JudikaturJustiz15Os30/93

15Os30/93 – OGH Entscheidung

Entscheidung
01. April 1993

Kopf

Der Oberste Gerichtshof hat am 1.April 1993 durch den Senatspräsidenten des Obersten Gerichtshofes Hon.Prof. Dr.Steininger als Vorsitzenden sowie durch die Hofräte des Obersten Gerichtshofes Dr.Reisenleitner, Dr.Kuch, Dr.Schindler und Dr.Ebner als weitere Richter, in Gegenwart der Richteramtsanwärterin Mag.Kirschbichler als Schriftführerin, in der Strafsache gegen Roman N***** wegen des Vergehens der fahrlässigen Körperverletzung nach _ 88 Abs. 1 StGB, AZ U 582/91 des Bezirksgerichtes Schwechat, über die von der Generalprokuratur erhobene Nichtigkeitsbeschwerde zur Wahrung des Gesetzes gegen den gegen den Zeugen Dr.Edgar S***** erlassenen Vorführungsbefehl des Bezirksgerichtes Schwechat vom 26.Mai 1992 nach öffentlicher Verhandlung in Anwesenheit des Vertreters des Generalprokurators, Generalanwalt Dr.Raunig, jedoch in Abwesenheit des betroffenen Zeugen, zu Recht erkannt:

Spruch

Der im Strafverfahren AZ U 582/91 des Bezirksgerichtes Schwechat gegen den Zeugen Dr.Edgar S***** erlassene Vorführungsbefehl vom 26. Mai 1992 verletzt das Gesetz in der Bestimmung des _ 242 Abs. 3 StPO (iVm _ 242 Abs. 1 StPO sowie Art 1 Abs. 3 und Art 2 Abs. 1 Z 4 des Bundesverfassungsgesetzes über den Schutz der persönlichen Freiheit und Art 5 Abs. 1 lit b MRK).

Text

Gründe:

Im Strafverfahren gegen Roman N***** wegen des Vergehens nach _ 88 Abs. 1 StGB, AZ U 582/91 des Bezirksgerichtes Schwechat, sollte Dr.Edgar S***** in der für den 14.Mai 1992 anberaumten Hauptverhandlung als Zeuge vernommen werden.
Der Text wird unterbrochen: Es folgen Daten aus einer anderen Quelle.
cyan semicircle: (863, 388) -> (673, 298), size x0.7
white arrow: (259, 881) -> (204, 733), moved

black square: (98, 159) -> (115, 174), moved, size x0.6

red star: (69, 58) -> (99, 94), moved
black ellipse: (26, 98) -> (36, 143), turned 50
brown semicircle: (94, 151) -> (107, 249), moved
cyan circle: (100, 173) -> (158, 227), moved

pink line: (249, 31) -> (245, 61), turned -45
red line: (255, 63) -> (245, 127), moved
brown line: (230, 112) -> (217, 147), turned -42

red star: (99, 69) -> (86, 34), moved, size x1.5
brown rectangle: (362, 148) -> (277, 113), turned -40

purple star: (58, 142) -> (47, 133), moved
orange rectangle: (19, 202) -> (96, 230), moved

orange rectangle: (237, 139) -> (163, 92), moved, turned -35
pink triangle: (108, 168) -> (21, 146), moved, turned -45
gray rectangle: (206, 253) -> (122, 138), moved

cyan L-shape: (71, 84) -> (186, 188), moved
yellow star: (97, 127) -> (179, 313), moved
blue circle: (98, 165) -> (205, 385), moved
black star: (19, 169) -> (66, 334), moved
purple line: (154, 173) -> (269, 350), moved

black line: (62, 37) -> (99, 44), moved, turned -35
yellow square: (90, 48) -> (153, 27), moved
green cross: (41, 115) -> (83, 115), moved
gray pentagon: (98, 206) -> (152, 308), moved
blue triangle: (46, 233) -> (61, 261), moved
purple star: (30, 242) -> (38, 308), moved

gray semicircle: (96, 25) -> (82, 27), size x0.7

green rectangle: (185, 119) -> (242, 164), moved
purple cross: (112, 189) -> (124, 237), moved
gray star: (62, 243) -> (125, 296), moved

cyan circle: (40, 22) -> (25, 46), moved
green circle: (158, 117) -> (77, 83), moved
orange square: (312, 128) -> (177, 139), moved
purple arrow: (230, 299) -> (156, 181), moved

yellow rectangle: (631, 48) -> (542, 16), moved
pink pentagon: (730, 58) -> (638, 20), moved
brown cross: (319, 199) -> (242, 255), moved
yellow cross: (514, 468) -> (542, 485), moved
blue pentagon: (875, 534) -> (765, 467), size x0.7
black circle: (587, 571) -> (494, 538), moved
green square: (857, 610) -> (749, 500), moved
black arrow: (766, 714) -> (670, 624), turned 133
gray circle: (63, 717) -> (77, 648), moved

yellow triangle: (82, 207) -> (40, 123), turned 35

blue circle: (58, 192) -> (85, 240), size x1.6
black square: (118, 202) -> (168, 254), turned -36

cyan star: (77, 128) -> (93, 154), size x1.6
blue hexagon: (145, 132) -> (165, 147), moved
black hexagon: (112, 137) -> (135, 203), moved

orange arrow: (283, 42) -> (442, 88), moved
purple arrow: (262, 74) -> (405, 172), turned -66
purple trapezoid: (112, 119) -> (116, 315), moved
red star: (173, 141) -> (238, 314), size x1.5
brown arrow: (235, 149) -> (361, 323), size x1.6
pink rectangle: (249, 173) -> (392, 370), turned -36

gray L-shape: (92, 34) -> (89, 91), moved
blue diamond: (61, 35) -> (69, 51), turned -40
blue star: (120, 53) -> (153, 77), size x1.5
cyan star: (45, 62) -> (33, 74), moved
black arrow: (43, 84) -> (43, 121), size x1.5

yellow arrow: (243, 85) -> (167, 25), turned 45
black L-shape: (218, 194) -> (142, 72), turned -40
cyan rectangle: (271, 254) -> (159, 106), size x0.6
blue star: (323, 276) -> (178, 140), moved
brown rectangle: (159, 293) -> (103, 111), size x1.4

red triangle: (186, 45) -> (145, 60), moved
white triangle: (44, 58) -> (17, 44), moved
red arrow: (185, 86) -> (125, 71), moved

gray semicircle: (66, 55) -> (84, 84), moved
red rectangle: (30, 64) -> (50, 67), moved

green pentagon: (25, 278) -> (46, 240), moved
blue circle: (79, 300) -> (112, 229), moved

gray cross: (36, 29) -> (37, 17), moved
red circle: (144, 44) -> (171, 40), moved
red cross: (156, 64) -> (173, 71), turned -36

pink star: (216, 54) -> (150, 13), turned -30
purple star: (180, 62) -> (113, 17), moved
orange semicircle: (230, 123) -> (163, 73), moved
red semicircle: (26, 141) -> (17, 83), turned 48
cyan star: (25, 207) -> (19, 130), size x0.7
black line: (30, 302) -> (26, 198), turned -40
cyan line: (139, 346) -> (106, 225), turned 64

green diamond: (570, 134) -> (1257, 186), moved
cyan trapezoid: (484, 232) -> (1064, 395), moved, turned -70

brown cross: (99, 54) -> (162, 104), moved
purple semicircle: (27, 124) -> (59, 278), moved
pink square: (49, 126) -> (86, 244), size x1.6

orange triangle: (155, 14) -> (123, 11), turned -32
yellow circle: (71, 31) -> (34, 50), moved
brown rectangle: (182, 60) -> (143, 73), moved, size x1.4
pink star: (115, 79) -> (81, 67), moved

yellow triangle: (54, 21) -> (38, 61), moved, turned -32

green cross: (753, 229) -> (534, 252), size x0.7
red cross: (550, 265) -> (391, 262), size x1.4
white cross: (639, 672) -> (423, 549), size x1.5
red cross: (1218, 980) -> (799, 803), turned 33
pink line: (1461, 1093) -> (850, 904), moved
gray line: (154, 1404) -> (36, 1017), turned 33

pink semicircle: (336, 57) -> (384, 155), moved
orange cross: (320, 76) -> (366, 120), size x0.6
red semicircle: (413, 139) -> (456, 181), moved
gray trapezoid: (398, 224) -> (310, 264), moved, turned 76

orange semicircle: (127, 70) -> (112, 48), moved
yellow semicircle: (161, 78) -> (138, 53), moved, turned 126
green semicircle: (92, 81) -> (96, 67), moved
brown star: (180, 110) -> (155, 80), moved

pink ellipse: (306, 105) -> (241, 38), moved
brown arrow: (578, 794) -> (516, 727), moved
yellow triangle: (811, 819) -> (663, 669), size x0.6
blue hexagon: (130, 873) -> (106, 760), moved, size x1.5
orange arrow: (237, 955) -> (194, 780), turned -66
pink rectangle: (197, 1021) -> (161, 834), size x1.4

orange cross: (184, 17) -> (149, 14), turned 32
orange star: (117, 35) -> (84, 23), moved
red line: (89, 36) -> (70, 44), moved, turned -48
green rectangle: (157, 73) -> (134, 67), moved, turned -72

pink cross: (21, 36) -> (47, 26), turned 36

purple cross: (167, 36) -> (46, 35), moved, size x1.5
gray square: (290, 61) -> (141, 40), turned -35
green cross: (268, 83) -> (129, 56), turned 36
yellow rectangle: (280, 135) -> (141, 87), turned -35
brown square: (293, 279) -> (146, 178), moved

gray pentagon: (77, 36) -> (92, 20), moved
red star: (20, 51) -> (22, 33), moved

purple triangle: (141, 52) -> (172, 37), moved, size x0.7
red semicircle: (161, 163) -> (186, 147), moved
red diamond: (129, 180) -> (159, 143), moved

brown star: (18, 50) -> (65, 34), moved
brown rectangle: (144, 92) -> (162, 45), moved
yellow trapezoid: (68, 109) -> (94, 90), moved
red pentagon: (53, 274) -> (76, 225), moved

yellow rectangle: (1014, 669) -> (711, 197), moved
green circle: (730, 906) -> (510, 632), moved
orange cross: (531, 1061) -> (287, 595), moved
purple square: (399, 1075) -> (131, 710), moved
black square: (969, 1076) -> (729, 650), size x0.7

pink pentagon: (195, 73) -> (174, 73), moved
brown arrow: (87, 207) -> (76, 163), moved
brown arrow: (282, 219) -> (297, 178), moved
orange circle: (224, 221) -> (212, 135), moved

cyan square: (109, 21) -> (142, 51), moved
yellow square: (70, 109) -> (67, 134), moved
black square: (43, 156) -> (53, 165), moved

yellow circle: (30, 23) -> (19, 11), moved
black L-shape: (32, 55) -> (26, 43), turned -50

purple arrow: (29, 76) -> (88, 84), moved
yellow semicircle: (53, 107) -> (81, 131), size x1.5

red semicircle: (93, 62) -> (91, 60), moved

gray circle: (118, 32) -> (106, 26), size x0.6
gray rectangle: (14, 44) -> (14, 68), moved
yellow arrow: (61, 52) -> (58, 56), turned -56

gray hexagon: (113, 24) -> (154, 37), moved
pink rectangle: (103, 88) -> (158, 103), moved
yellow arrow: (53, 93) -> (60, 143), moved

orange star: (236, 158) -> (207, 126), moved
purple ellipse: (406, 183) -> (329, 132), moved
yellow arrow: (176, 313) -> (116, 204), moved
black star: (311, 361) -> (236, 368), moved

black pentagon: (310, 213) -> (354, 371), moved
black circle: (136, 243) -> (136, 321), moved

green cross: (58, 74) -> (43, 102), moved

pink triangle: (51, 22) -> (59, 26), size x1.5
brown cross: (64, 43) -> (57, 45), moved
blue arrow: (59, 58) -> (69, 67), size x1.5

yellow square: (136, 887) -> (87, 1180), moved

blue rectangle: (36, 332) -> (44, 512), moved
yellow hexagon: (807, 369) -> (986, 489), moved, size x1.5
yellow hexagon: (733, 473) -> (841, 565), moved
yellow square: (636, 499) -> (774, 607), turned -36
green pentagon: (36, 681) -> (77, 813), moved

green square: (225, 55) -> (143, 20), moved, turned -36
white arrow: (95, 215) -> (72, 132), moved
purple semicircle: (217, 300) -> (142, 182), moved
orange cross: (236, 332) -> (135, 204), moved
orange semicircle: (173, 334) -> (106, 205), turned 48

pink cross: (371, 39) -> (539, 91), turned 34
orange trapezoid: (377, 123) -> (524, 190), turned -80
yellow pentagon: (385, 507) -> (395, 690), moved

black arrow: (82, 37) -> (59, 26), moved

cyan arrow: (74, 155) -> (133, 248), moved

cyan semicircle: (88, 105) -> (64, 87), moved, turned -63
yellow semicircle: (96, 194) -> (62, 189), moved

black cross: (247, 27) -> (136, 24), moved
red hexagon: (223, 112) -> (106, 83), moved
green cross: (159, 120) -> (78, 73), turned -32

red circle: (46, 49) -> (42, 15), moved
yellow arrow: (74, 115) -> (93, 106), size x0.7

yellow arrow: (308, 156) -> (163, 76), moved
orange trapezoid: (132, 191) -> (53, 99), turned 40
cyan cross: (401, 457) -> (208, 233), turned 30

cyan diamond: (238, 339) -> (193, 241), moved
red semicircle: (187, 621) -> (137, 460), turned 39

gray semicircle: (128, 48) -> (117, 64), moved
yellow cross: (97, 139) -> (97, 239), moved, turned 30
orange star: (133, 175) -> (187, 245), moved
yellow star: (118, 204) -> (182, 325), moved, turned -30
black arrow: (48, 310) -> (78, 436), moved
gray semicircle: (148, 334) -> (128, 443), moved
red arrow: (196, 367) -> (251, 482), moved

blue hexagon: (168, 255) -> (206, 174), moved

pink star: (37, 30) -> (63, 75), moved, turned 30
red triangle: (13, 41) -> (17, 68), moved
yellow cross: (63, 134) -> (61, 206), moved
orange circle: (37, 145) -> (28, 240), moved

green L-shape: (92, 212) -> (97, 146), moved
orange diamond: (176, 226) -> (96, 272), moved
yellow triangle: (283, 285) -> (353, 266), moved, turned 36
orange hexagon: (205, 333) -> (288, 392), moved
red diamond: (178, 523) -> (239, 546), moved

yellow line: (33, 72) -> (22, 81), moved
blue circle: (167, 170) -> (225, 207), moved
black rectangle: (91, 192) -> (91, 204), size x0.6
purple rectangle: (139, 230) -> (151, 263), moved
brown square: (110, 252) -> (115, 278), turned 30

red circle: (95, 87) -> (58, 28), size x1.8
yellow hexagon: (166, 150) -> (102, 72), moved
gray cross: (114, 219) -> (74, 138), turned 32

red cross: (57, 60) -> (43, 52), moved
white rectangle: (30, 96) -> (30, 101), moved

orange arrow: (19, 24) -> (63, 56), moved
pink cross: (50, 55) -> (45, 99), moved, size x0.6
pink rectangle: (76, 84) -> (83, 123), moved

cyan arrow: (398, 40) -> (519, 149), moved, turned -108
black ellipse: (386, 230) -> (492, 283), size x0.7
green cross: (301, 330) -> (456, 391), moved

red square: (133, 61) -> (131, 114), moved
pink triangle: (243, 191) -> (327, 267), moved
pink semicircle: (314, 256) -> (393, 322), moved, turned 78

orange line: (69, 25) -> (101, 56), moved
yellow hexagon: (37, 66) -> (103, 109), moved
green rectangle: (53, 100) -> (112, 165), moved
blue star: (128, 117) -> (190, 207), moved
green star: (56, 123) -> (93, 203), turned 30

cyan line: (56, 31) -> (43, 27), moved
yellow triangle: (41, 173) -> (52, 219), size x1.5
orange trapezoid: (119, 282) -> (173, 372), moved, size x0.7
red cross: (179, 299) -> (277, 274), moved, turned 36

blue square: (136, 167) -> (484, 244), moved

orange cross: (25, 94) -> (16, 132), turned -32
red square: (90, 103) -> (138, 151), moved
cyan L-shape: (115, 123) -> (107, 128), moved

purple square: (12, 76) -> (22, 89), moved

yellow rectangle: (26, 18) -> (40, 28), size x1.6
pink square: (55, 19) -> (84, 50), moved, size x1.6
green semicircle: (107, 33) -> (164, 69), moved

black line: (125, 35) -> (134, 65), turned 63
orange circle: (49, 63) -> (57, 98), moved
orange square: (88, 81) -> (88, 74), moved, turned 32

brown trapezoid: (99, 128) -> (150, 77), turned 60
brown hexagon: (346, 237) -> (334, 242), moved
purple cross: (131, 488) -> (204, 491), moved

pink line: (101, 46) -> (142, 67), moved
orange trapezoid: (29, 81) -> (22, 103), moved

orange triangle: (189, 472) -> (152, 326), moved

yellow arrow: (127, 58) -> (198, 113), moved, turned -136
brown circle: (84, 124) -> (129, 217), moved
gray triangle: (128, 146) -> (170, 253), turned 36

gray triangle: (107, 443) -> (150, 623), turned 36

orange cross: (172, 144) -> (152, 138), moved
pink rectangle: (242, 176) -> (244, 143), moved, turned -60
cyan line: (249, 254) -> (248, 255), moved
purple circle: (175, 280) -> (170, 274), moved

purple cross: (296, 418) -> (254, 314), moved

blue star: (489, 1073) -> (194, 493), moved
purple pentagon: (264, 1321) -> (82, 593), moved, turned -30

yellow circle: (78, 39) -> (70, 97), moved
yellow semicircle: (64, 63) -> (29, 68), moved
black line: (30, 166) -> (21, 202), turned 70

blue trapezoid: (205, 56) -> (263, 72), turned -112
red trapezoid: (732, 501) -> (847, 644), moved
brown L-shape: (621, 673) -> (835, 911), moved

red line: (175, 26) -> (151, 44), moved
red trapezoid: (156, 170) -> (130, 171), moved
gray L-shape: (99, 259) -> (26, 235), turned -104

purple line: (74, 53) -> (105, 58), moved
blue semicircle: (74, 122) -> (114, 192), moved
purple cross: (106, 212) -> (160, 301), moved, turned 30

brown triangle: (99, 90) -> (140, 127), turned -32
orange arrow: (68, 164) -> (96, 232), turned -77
Da Dr.S***** trotz ausgewiesener Zustellung der Ladung an eine Ersatzempfängerin (_ 16 Abs. 2 ZustellG) - der betreffende Rückschein wurde mit "M.S*****" unterfertigt und mit dem Beisatz "Gattin" versehen (S 1 a) - zum bezeichneten Termin nicht erschien, vertagte das Gericht die Hauptverhandlung "zur neuerlichen Ladung, allenfalls Vorführung des Zeugen S*****" auf den 1.Oktober 1992 (S 43). Ohne Erhebungen über den - aus den Akten nicht zu ersehenden - Grund für das Ausbleiben des Zeugen Dr.Edgar S***** durchzuführen, ordnete das Gericht am 26. Mai 1992 die Vorführung des Zeugen zum festgesetzten Hauptverhandlungstermin an (S 2 a und Ablichtung des Vorführungsbefehls im Akt Jv 16.802-17a/92 des Präsidiums des Oberlandesgerichtes Wien), worauf der Zeuge zur Hauptverhandlung am 1. Oktober 1992 von der Polizei vorgeführt wurde. Den Vollzug dieses Vorführungsbefehls nahm Dr.S***** zum Anlaß für eine Dienstaufsichtsbeschwerde, in deren Ergänzung (Schreiben vom 23. Dezember 1992) er - unwiderlegt - geltend machte, von der Ersatzempfängerin, seiner damals 79jährigen, kranken Mutter (und nicht seiner Gattin, die bereits 1987 verstorben ist) von der erfolgten Zustellung der Ladung zur Hauptverhandlung am 14.Mai 1992 nicht in Kenntnis gesetzt worden und daher auch nicht in der Lage gewesen zu sein, das Gericht zeitgerecht von seinem damaligen Aufenthaltsort (im Ausland) zu verständigen.

Rechtliche Beurteilung

Der Vorführungsbefehl vom 26.Mai 1992 steht, wie der Generalprokurator in seiner gemäß _ 33 Abs. 2 StGB erhobenen Nichtigkeitsbeschwerde zutreffend rügt, mit dem Gesetz nicht im Einklang.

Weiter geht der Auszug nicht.